Luxation du genou ou luxation de la rotule : pourquoi la différence compte
Une luxation fémoro-tibiale concerne l’articulation principale du genou : le tibia n’est plus correctement aligné avec le fémur. Même si le genou semble s’être remis en place spontanément, le risque vasculaire reste présent. Cette situation impose une hospitalisation immédiate et un contrôle médical des vaisseaux et des nerfs.
La luxation de rotule est différente. Elle concerne la patella, le petit os situé à l’avant du genou, qui sort de la trochlée fémorale. La prise en charge peut comprendre une réduction de la rotule, des radiographies, une immobilisation temporaire et une rééducation, avec un traitement adapté aux récidives et aux lésions associées.
Les délais et les conseils ne sont donc pas interchangeables. Une douleur moins impressionnante ou une déformation réduite ne permet pas d’écarter une luxation fémoro-tibiale. En cas de doute, appelez les secours et évitez toute manipulation : seul un examen médical peut distinguer correctement les deux situations.
Bilan médical, examens et surveillance après la remise en place
La réduction remet l’articulation dans son axe, mais elle ne suffit pas à évaluer toutes les lésions. Après ce geste, les médecins vérifient à nouveau la circulation, les nerfs, les os et les ligaments. Ce bilan permet de choisir entre une simple surveillance rapprochée, une immobilisation, une réparation urgente ou une reconstruction programmée.
Les signes qui peuvent révéler une lésion vasculaire
Après la réduction, l’équipe médicale observe la couleur et la température du pied, puis compare les deux jambes. Un pied froid, très pâle, bleuté ou présentant une coloration inhabituelle peut traduire une circulation insuffisante. La douleur qui augmente malgré la remise en place doit également alerter, surtout si elle s’accompagne d’un gonflement rapide ou d’une sensation de tension.
Les médecins recherchent aussi les pouls au niveau du pied, notamment le pouls pédieux et le pouls tibial postérieur. Un pouls diminué, absent ou nettement différent de celui de l’autre jambe nécessite des vérifications immédiates. Des fourmillements, une perte de sensibilité, un engourdissement ou une difficulté à bouger les orteils peuvent accompagner une atteinte vasculaire ou nerveuse.

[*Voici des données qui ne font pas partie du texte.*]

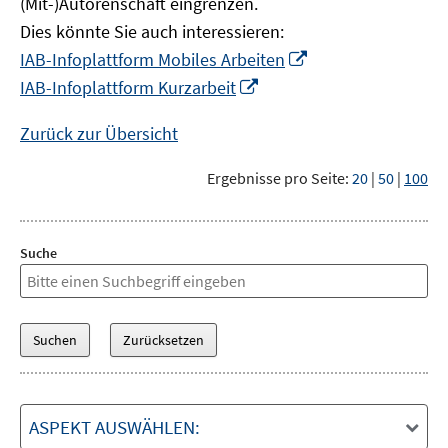
(Mit-)Autorenschaft eingrenzen.
Dies könnte Sie auch interessieren:
In
IAB-Infoplattform Mobiles Arbeiten
neuem
In
IAB-Infoplattform Kurzarbeit
Fenster
neuem
öffnen
Fenster
Zurück zur Übersicht
öffnen
Ergebnisse pro Seite:
20
|
50
|
100
Suche
ASPEKT AUSWÄHLEN:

Une artère peut toutefois être blessée sans signe spectaculaire lors du premier examen. Le pouls peut rester perceptible malgré une lésion de l’artère poplitée, et certains problèmes apparaissent plusieurs heures après le traumatisme. C’est pourquoi la surveillance est répétée après la réduction, après l’immobilisation et pendant les heures qui suivent.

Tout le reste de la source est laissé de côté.